The Federal Communications Commission has launched a new map designed to show consumers what kind of cellular coverage they can expect in a given area from AT&T, T-Mobile, US Cellular, and Verizon. It’s been a long time coming, and it doesn’t address home internet availability, but it looks like an improvement over the agency’s woefully inadequate and inaccurate past attempts to show gaps in the nation’s broadband coverage.
As Verge editor-in-chief Nilay Patel pointed out on Twitter, it shouldn’t have taken this long for this map to be available. The law requiring that these maps be made, known as the Broadband Deployment Accuracy and Technological Availability (DATA) Act, was signed in March 2020, and the lack of details about broadband coverage has created confusion about the so-called digital divide for years.
It’s also worth noting that the map isn’t based on data that the FCC collected or crowdsourced. FCC acting chairwoman Jessica Rosenworcel said in a news release that the data was provided by the carriers who don’t have a great reputation for having the most accurate picture of where they do and don’t provide broadband (though the FCC is working on getting a better picture of home internet availability, and The Verge and Consumer Reports are working on examining how cost-effective broadband is). The map also doesn’t address the issue with home internet availability, which has been a long-running concern.
The interactive map lets users select which carrier’s coverage map they want to see, and it provides information about LTE coverage, voice coverage, or both. The FCC says the map is the work of its Broadband Data Task Force. The map is fairly user-friendly; instead of having to flip between T-Mobile, AT&T, and Verizon’s coverage maps, users can see all of the data in one place, overlaid on top of each other. The map also provides a distinction between data availability and voice availability — which is useful, as being able to make a call and being able to get online are obviously two very different things.
One big thing the map is missing is data about 5G coverage, or really any indicator of what kind of speeds users can expect. In a note about the map’s launch, Rosenworcel says the network has to provide at least 5Mbps down and 1Mbps up to qualify as 4G data coverage. If one carrier provided an area with 100Mbps speeds and another provided 10Mbps speeds, that could be difficult to distinguish on the map.

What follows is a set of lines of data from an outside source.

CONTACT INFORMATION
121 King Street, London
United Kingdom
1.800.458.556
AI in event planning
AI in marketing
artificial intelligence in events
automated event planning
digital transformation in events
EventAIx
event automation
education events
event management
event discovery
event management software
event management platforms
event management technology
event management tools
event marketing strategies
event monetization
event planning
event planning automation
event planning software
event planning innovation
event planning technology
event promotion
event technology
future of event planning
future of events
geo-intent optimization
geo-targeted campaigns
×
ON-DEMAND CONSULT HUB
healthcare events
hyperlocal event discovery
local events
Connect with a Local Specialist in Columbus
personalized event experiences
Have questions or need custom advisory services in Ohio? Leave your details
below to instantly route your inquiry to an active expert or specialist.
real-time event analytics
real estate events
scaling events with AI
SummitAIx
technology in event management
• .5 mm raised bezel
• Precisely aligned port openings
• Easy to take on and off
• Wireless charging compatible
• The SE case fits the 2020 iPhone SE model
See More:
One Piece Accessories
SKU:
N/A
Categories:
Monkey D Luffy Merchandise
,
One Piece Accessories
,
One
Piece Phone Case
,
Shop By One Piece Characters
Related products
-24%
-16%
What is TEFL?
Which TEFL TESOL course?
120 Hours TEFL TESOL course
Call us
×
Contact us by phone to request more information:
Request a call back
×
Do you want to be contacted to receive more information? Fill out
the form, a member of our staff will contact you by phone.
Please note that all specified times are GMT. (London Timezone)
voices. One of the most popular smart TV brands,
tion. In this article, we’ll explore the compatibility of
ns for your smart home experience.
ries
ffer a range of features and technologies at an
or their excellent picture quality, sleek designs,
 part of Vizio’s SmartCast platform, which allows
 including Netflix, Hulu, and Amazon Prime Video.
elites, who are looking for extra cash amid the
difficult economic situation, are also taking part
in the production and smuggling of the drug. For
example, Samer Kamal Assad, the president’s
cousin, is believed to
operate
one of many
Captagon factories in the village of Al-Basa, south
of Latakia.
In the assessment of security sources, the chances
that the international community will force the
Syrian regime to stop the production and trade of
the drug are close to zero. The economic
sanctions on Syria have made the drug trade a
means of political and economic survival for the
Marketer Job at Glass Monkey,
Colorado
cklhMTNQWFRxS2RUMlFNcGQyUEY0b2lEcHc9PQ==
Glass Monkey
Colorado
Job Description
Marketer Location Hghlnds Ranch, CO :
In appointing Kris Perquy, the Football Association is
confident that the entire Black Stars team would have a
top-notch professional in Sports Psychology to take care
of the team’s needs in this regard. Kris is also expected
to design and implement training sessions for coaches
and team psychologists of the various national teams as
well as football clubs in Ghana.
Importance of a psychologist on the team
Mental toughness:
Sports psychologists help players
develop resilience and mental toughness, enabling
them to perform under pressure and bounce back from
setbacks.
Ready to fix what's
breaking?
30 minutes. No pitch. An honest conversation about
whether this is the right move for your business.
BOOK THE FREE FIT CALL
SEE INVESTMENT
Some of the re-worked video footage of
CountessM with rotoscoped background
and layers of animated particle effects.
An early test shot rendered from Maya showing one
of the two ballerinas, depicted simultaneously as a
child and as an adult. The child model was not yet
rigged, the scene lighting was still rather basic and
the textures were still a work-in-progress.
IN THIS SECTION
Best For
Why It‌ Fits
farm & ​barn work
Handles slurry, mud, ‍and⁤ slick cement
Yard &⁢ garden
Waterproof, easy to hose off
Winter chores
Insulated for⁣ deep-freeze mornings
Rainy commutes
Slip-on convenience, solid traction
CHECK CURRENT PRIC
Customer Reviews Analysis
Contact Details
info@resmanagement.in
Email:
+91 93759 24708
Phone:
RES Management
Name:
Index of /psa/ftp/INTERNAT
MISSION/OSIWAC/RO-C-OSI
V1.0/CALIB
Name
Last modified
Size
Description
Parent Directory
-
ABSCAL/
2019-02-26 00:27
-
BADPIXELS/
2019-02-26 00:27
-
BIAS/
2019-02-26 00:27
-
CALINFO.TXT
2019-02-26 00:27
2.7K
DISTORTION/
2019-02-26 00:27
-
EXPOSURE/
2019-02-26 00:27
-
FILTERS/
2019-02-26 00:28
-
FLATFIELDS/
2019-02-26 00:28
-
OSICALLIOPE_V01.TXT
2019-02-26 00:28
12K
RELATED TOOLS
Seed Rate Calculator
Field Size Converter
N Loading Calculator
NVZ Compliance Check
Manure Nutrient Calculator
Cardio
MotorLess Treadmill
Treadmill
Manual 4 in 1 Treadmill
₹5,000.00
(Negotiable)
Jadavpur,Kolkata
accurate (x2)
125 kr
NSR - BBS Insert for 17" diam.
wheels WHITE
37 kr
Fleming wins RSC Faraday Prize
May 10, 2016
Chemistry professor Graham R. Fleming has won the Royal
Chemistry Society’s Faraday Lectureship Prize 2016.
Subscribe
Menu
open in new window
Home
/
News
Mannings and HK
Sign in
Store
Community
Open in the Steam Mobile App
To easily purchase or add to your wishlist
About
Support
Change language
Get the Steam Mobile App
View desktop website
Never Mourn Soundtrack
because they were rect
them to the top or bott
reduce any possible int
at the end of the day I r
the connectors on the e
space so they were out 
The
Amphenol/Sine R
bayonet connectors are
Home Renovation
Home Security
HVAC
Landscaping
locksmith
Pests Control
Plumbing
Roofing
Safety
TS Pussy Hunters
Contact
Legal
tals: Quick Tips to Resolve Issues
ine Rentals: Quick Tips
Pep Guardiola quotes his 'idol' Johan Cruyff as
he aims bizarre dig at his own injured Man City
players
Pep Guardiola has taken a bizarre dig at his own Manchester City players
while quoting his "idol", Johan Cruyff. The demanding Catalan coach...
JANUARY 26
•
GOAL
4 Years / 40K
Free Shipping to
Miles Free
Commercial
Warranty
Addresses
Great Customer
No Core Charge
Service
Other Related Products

Rosenworcel also admits that this map is only a first step in the FCC’s work to improve the information available to consumers, but it’s an important one. It at least lets consumers know the minimum of what mobile coverage they should expect in a given area and gives them the tools to make more informed decisions about their cellular provider. Hopefully the FCC will be able to have a similar effort to map the availability of home internet connections in the future.
Update August 6th, 5:00PM ET: Clarified that this map doesn’t address home internet availability issues.